Jewish American businessman Daniel Strauss is considering buying out IDB Holdings if Nochi Dankner's bid to buy the company doesn't go through. Strauss heads a group of Americans who are considering investing hundreds of millions of dollars in Israel.
Negotiations on behalf of the Americans are being held by Israeli businessman Yitzhak Dabash, who formerly managed the Bronfman family's Renaissance Fund. Strauss and Dabash have met in recent months in Israel and New York with senior Israel banking executives, attorneys and businessman concerning possible investments in Israel.
Strauss has focused on the possibility of buying the controlling share in IDB Holdings if Nochi Dankner's bid to buy the company is not approved by the Bank of Israel. At the beginning of last year Strauss was involved in negotiations to join Nochi Dankner's consortium bidding for control of IDB, however these failed to mature. Sources close to Strauss emphasize that his interest in IDB Holdings is not an attempt to sabotage Dankner's business and is conditional on Dankner not going through with his bid.
Haym Carasso, one of the owners of IDB Holdings, yesterday said Strauss had turned to the Carasso family to investigate the possibility of jointly purchasing the controlling share in IDB Holdings should the Dankner deal fail to mature. Carasso said the family had clarified that IDB Holdings had signed a deal with Nochi Dankner and did not intend to violate that agreement, however should the deal not go through a deal with Strauss could be on the cards.
Carasso yesterday said the contacts with Strauss had arisen as a result of the difficulties the regulators have placed in the way of the Dankner deal and that he did not believe Dankner would in fact be able to complete his bid to buy IDB Holdings.
Carasso said that in view of the decline in the company's market value it was possible that prospective buyers would offer less than the value of $840 million set for the Dankner deal. Sources close to Strauss and Dabash noted recently that the price set for the Dankner-IDB Holdings deal was too expensive. They said that the company's market value currently stood at some $520 million and that the premium for the controlling share should not exceed 25 percent and therefore a valuation of $700 million would be considered reasonable.

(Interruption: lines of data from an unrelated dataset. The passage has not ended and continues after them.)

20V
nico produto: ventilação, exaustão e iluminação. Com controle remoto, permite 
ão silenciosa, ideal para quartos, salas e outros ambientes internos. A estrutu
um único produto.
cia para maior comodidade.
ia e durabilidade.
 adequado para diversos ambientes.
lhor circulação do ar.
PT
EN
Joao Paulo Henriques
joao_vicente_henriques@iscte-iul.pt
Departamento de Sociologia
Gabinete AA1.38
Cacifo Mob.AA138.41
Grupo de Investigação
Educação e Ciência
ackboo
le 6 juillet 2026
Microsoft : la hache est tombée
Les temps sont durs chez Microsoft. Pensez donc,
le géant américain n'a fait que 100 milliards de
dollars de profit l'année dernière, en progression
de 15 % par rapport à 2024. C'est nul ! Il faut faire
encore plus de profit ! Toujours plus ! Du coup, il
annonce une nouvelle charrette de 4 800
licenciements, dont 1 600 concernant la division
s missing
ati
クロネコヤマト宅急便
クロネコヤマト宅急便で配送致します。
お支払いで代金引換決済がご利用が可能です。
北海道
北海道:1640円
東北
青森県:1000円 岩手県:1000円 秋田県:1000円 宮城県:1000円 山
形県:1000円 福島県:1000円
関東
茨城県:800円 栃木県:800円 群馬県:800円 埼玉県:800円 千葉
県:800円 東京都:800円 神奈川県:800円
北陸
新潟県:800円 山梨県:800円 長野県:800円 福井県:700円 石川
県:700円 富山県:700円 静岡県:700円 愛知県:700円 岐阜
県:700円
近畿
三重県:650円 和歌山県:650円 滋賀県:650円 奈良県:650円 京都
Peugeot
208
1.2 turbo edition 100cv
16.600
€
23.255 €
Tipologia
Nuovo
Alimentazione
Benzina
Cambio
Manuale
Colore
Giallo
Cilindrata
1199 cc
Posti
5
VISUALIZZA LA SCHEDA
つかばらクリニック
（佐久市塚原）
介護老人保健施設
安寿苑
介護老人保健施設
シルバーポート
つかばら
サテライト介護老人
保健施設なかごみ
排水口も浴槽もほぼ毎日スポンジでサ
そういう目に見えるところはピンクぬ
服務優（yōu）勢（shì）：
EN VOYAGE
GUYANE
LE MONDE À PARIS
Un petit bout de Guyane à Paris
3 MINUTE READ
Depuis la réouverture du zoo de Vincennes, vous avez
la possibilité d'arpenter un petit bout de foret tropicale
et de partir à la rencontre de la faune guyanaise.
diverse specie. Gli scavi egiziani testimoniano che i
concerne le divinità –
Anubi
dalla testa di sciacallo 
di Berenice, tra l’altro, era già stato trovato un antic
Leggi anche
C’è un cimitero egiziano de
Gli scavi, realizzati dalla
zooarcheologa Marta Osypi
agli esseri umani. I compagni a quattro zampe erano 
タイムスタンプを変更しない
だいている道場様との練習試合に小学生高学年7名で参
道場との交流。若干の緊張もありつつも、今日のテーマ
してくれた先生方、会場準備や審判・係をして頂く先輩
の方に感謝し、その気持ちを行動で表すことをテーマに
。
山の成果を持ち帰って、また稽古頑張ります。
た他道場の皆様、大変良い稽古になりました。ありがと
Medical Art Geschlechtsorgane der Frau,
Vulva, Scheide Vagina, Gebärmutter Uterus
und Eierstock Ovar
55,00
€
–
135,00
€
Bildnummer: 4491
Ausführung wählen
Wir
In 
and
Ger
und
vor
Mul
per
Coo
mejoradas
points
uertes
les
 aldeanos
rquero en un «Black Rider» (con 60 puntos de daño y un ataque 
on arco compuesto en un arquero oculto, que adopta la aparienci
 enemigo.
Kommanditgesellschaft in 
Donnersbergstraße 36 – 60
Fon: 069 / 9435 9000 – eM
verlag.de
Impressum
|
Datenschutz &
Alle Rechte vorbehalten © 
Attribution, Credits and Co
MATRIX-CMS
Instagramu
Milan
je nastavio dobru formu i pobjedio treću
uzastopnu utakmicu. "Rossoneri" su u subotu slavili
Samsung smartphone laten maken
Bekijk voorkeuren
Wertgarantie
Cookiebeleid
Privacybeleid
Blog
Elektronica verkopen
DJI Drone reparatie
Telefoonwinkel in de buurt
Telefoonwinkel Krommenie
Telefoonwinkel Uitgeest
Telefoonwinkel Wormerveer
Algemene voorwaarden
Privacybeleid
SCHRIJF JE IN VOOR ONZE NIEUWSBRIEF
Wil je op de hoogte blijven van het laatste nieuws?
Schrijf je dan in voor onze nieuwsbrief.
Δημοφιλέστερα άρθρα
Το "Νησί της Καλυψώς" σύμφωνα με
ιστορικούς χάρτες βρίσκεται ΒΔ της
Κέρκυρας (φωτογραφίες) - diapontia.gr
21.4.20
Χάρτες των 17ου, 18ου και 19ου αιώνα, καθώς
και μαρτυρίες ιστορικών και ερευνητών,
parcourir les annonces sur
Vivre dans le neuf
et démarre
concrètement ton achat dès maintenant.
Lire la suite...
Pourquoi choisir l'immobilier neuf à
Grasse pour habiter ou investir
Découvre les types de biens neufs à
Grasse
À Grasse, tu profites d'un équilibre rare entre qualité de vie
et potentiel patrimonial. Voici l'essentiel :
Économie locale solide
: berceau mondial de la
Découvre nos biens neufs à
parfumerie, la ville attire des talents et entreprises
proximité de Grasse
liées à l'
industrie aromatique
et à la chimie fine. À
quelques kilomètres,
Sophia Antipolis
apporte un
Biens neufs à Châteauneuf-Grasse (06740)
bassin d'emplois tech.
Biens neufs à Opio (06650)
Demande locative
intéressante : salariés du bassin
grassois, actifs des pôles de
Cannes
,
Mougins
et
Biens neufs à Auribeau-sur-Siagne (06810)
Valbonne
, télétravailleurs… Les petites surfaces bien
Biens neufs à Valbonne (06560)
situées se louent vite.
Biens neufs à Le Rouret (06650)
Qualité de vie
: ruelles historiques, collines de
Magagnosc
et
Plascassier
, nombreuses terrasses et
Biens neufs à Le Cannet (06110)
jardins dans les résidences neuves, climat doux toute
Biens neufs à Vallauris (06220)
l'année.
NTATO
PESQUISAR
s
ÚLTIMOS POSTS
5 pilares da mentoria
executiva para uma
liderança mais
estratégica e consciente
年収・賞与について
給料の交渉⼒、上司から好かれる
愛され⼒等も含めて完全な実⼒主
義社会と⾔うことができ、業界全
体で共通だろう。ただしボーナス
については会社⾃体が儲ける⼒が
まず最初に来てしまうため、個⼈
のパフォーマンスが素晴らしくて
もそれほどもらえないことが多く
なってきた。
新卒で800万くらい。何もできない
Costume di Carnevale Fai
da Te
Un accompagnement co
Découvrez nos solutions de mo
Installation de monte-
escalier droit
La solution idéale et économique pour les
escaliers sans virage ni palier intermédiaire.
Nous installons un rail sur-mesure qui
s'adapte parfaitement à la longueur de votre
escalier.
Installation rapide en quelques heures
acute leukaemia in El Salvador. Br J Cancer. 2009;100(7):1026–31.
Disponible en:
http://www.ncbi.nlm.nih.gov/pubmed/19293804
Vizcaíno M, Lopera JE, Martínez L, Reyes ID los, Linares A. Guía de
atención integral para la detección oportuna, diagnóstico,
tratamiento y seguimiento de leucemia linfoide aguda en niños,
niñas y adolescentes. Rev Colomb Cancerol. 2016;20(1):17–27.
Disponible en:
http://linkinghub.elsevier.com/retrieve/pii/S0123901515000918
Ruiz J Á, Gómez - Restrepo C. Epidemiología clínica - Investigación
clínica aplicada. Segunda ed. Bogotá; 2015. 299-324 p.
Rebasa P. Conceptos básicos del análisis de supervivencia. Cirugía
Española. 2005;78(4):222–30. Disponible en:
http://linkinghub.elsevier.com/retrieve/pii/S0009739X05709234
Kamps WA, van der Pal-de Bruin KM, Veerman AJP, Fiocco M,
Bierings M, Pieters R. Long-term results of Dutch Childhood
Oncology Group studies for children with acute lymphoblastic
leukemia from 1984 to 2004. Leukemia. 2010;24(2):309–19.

According to Carasso, if the Dankner deal does not go ahead and prospective buyers wish to buy the company for a lower valuation, IDB holdings still had the option to wait for market conditions to improve. He said that IDB Holdings chairman Udi Recanati, the driving force behind the decision to sell the controlling share in the company, would agree to wait a year or two until conditions improve.
A spokesman for Nochi Dankner's Ganden group said that the Ganden, Livnat, Manor consortium would complete the purchase of IDB Holdings.